Doylestown Township’s ambitious plan for a Community Recreation Center and Park Improvement Project has come under scrutiny, as supervisors prepare for a special meeting Tuesday Oct. 3, to review more detailed bids and hear a consultant’s recommendations.
With an initial estimated $10 million price tag, the nearly 18,000-square-foot facility is designed for a number of purposes, including a recreation area with space for classes, athletic activities, meetings and more.
An 84-foot-by-50-foot gym that can accommodate basketball, pickleball or volleyball is a key feature of the project, as are new outdoor sports courts and permanent restrooms near the township’s popular Kids Castle playground and amphitheater in Central Park.

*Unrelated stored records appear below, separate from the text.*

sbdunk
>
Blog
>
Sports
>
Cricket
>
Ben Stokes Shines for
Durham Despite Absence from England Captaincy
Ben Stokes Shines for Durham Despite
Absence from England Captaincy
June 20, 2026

In a recent Facebook post, township resident and member of the board’s finance committee, Jason Showmaker, called attention to the project, saying it will result in tax hikes, as the cost of it increases.
After reviewing the price of the facility, Showmaker said, in his post, “I just cannot understand how our elected officials could be supportive of the new Community Recreation Center project in its current form.”

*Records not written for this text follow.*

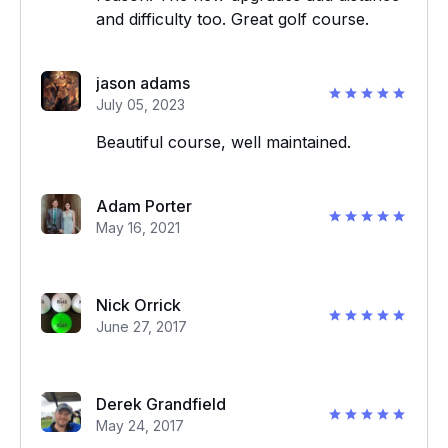
and difficulty too. Great golf course.
jason adams
July 05, 2023
Beautiful course, well maintained.
Adam Porter
May 16, 2021
Nick Orrick
June 27, 2017
Derek Grandfield
May 24, 2017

According to Showmaker’s estimates, the cost of the center and park improvements will reach $13.9 million. Citing a lack of details in the bids opened on Sept. 18, Showmaker said, the cost “will most likely exceed” that figure.
“I understand the size and scope of the project has changed, but where do we draw the line?” asked Showmaker, on Facebook. A petition to “put the project on hold” had garnered 262 signatures as of Tuesday.

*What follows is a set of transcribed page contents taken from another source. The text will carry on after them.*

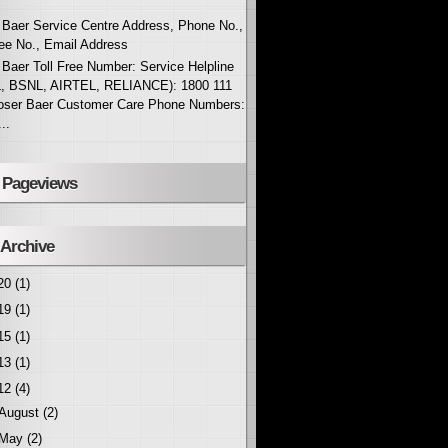
Baer Service Centre Address, Phone No.,
ree No., Email Address
Baer Toll Free Number: Service Helpline
, BSNL, AIRTEL, RELIANCE): 1800 111
oser Baer Customer Care Phone Numbers:
..
l Pageviews
 Archive
20
(1)
19
(1)
15
(1)
13
(1)
12
(4)
August
(2)
May
(2)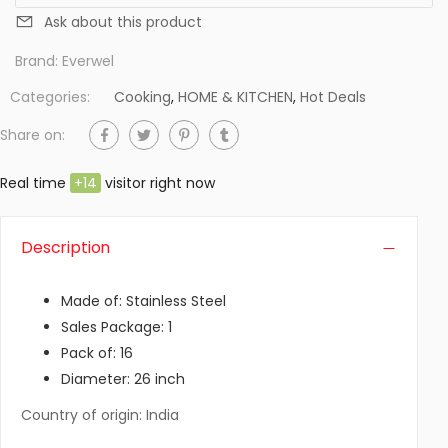
Ask about this product
Brand:
Everwel
Categories:
Cooking
,
HOME & KITCHEN
,
Hot Deals
Share on:
Real time
+
14
visitor right now
Description
Made of: Stainless Steel
Sales Package: 1
Pack of: 16
Diameter: 26 inch
Country of origin: India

Barbara Lyons, who chairs the board of supervisors, said she agreed to meet with Showmaker on Wednesday “in good faith” to discuss the project. The township manager, as well as other professionals familiar with the project, are slated to attend the meeting, said Lyons.
The chairwoman called Showmaker’s $13.9 million estimated price “inaccurate.” She said he lacks a “precise understanding of the scope of the project and its cost.”
Lyons emphasized that Showmaker and any resident has a right to ask questions and express their thoughts about the center and any township matter.
In a letter to this news organization, Doylestown Township Supervisor Dan Wood said the community recreation and park improvement plan is a worthwhile investment for the community.
“Despite some characterizations, this project isn’t just constructing a building. It’s more than that. It’s renovating our courts for decades of future games of tennis, basketball, pickleball and whatever new sports might be invented. It’s putting bathrooms by Kids Castle for parents racing against the clock to avoid unfortunate accidents.”
Wood said, “I’m not dismissing the cost of the project and its impact on taxpayers. I’m proud of my record voting to keep costs down,” noting that he opposed including a gym and a fourth tennis court.
The center and park improvements, the supervisor stressed, is as valuable an investment as buying the 155 acres the township purchased in 1991 for $7.1 million to create Central Park.
Supervisor Nancy Santacecilia said in an email, “The project scope has changed and the cost is almost 4x(sic) what we were originally presented when the feasibility study was done in 2020. With this new estimate of $14 million, it is equivalent to 87% of our $16 million operating budget. With approximately 25% of our constituents age 65 or older, this tax increase will not afford many to age in place.”
Santacecilia noted, “At this time, it would be fiscally responsible to install the new bathrooms and electrical upgrades needed for security at the Band shell and Kids Castle as well as repave of the current courts.”
However, she added, “Spending $14m dollars at this time or creating a large net footprint in beautiful Central Park needs more input and greater scrutiny. I suggest every resident review the recorded meetings and review the minutes to judge for themselves” and attend the Tuesday meeting.
Supervisors Ryan Manion and Jennifer Herring did not respond to a request for comment.
Stephanie Mason, the township’s manager, said the 4:30 p.m. meeting will provide officials and the public with an opportunity to review the bids. The meeting will be live streamed. No bids have been awarded, she noted.